Romanın bu zamana kadar kendisi için çizilmiş sınırları sürekli yeniden düşünmesi ve dönüştürmesinin hayattaki karşılığı, erkin çizdiği sınırları yeninden düşünmek ve dönüştürmektir. Halihazırda düşünebildiklerimizi, söyleyebildiklerimizi değil, henüz düşünemediklerimizi ya da söze dökemediklerimizi gösteren/hissettiren romanın politik açıdan (ve aslında edebi açıdan) bir kıymeti vardır. Hepimizin paylaştığı, dolayısıyla kanıksadığımız, körleştiğimiz gündelik hayat ortaklıkları üzerine düşünmek, belli bir insan oluş biçimini de, bu biçimdeki tarihsel dönüşümleri de açık eder. Roman, karakterlerin betimlenişinde, iç seslerinde bu dönüşümlerin ipuçlarını barındırabilir. İçindeyken farkında olmayabileceğimiz yaşantılara hayretle durup bakmamızı sağlayabilir. Romanın bu gücü hafife alınacak bir şey değildir. Çünkü baskılanmış, tektipleşmiş hayatları değiştirme iradesi her zaman “Biz ne yaşıyoruz?” diye hayretle durup bakmakla başlar. Schiller şöyle diyor: “Daima bütünün küçük bir parçasına bağlı olarak, insan kendisini ancak bir parça olarak yetiştirir, kulağının dibinde daima döndürdüğü çarkın yeknesak gürültüsü ile asla varlığındaki ahengi geliştiremez ve tabiatındaki insanlığı kuvvetlendireceği yerde, sadece işinin ve ilminin bir kopyası olur.”5Estetik Üzerine, çev. Melahat Özgü, Kaknüs Yayınları, 1999, s. 27. İşte roman, başka bir türün yapamayacağı ölçüde o çarkın monoton sesine odaklanarak ya da o ses dışındaki sesleri yaratıcı tekniklerle duyurarak o sesin insanı ne ne hale getirdiğini bizzat gösterebilir.
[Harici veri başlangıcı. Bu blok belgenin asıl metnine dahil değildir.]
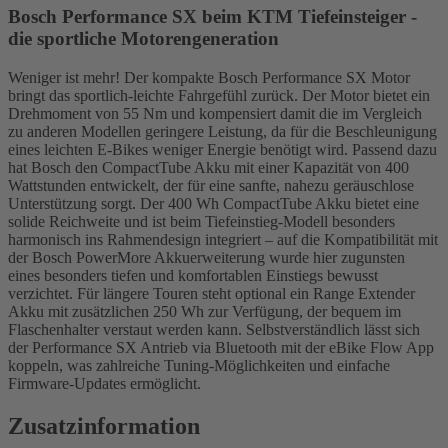
Bosch Performance SX beim KTM Tiefeinsteiger -
die sportliche Motorengeneration
Weniger ist mehr! Der kompakte Bosch Performance SX Motor
bringt das sportlich-leichte Fahrgefühl zurück. Der Motor bietet ein
Drehmoment von 55 Nm und kompensiert damit die im Vergleich
zu anderen Modellen geringere Leistung, da für die Beschleunigung
eines leichten E-Bikes weniger Energie benötigt wird. Passend dazu
hat Bosch den CompactTube Akku mit einer Kapazität von 400
Wattstunden entwickelt, der für eine sanfte, nahezu geräuschlose
Unterstützung sorgt. Der 400 Wh CompactTube Akku bietet eine
solide Reichweite und ist beim Tiefeinstieg-Modell besonders
harmonisch ins Rahmendesign integriert – auf die Kompatibilität mit
der Bosch PowerMore Akkuerweiterung wurde hier zugunsten
eines besonders tiefen und komfortablen Einstiegs bewusst
verzichtet. Für längere Touren steht optional ein Range Extender
Akku mit zusätzlichen 250 Wh zur Verfügung, der bequem im
Flaschenhalter verstaut werden kann. Selbstverständlich lässt sich
der Performance SX Antrieb via Bluetooth mit der eBike Flow App
koppeln, was zahlreiche Tuning-Möglichkeiten und einfache
Firmware-Updates ermöglicht.
Zusatzinformation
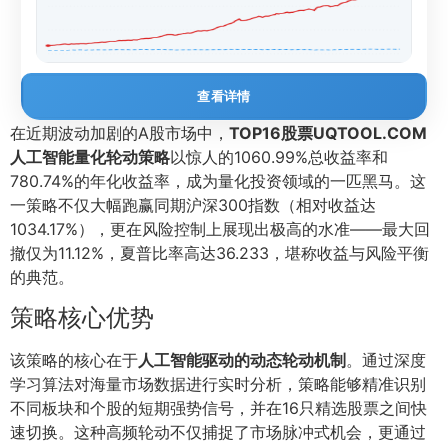
查看详情
在近期波动加剧的A股市场中，
TOP16股票UQTOOL.COM
人工智能量化轮动策略
以惊人的1060.99%总收益率和
780.74%的年化收益率，成为量化投资领域的一匹黑马。这
一策略不仅大幅跑赢同期沪深300指数（相对收益达
1034.17%），更在风险控制上展现出极高的水准——最大回
撤仅为11.12%，夏普比率高达36.233，堪称收益与风险平衡
的典范。
策略核心优势
该策略的核心在于
人工智能驱动的动态轮动机制
。通过深度
学习算法对海量市场数据进行实时分析，策略能够精准识别
不同板块和个股的短期强势信号，并在16只精选股票之间快
速切换。这种高频轮动不仅捕捉了市场脉冲式机会，更通过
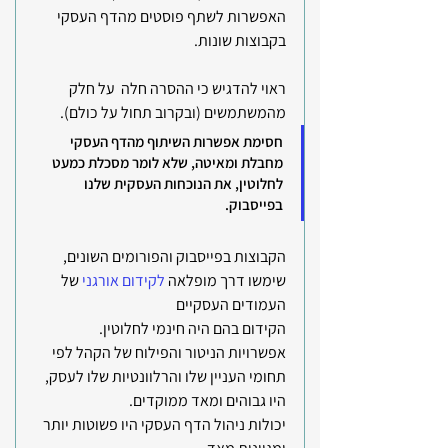
האפשרות לשתף פוסטים מהדף העסקי 
בקבוצות שונות.
ראוי להדגיש כי ההסרה חלה  על חלק 
מהמשתמשים (ובקרוב תחול על כולם).
חסימת אפשרות השיתוף מהדף העסקי 
מחבלת ומאיטה, שלא לומר מסכלת כמעט 
לחלוטין, את הנוכחות העסקית שלנו 
בפייסבוק.
הקבוצות בפייסבוק והפורומים השונים, 
שימשו דרך מופלאה 
לקידום אורגני
 של 
העמודים העסקיים
הקידום בהם היה חינמי לחלוטין.
אפשרויות הניטור והפילוח של הקהל לפי 
תחומי העניין שלו והרלוונטיות שלו לעסק, 
היו גבוהים ומאד ממוקדים.
יכולות ניהול הדף העסקי היו פשוטות יותר 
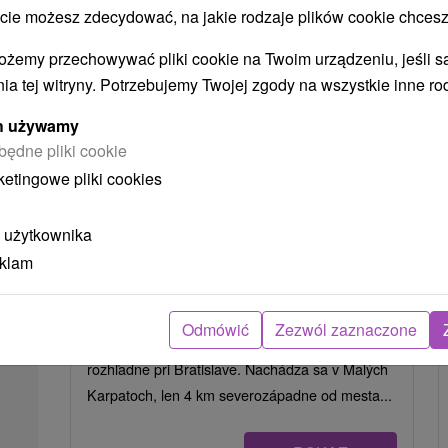
 możesz zdecydować, na jakie rodzaje plików cookie chcesz
ożemy przechowywać pliki cookie na Twoim urządzeniu, jeśli s
ia tej witryny. Potrzebujemy Twojej zgody na wszystkie inne ro
ych używamy
będne pliki cookie
ketingowe pliki cookies
 użytkownika
eklam
Rozhľadňa Veľká homoľa
Bratislavský kraj -
Modra
9.05 Km
Odmówić
Zezwól zaznaczone
Patrí medzi najnavštevovanejšie a najznámejšie
rozhľadne pri Bratislave. Nachádza sa v Malých
Karpatoch, len 4 km severozápadne od mesta...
Rancière “Mevcut Halin Zalim Parıltısı” yazısında, yoksulların evlerini, yaşantılarını betimleyen bir muhabirin yazısından hareketle, “sanatın ve bilimin ötesinde, hayal edilebilir ve onarılabilir olanın ötesinde, ‘mevcut durumun zalim parıltısı’nı algılayan bütünsel vicdan durumu, her şeye rağmen sözcüklerin dolayımından geçmek zorundadır” der.6Aisthesis: Sanatın Estetik Rejiminden Sahneler içinde, çev. Ayşe Deniz Temiz, Monokl Yayınları, 2019, s. 318. Dilin dolayımından, dolayısıyla anlamları tüketime açma potansiyelinden kaçmak mümkün değilse de, roman, tüketilmek üzere formüle edilmiş söylem kalıplarından kaçabildiği, mayın tarlasında temiz toprak parçası kaldıysa o parçalara basabildiği oranda o zalim parıltıyı gösterebilecek güce sahip olacaktır. Öte yandan roman yazarı da tıpkı betimlemenin sanatsal gücünden yararlanan o muhabir gibi, basit bir gözetlemecinin konumunu aşmak için “her bir kırık düğmeyi, ya da yamalı bir giysinin üzerindeki her bir yamayı işgal eden varoluşun doluluğunu ortaya serme”ye çabalayacaktır.  Dilin dolayımı, aynı anda büyük bir imkân ve imkânsızlık barındırır içinde.

Bizi kandırmayan, yalan söylemeyen roman kaçınılmaz bir biçimde politiktir. Öte yandan roman kurmaca olmakla zaten yalandır; nasıl olacak da yalan söylemeyecek? Kurmacalığından vazgeçerek, yani kendini yok ederek mi? Böyle bir eğilim de var. David Shields Gerçeklik Açlığı’nda bugünün romanında var olan bir yönelimden söz ediyor. Olay örgüsünün çözüldüğü, gerçeklerin, ham, işlenmemiş halleriyle romanlara daha çok sızdığı bir yönelimden. “Olay örgüsünün sunumu bariz bir formüle dayandığında, ki sıklıkla öyledir, gerçeklik yalan gibi algılanır” diyor.7David Shields, Gerçeklik Açlığı, s. 142. Romana ilişkin akımların, olay örgüsü inşa etmeye yönelik güncel pratiklerinin en nihayetinde bir formüle indirgendiği durumlarda, okurun yazarın arka plandaki teknik çalışmasını, söylemeyi ve söylememeyi tercih ettiklerini nedenleriyle fark etmesi ve metnin neoliberal piyasa düzeninde bir “yaratıcı metin yazarlığı” aktivitesi haline dönüşmesi romanı uçucu bir yalan haline getirecektir.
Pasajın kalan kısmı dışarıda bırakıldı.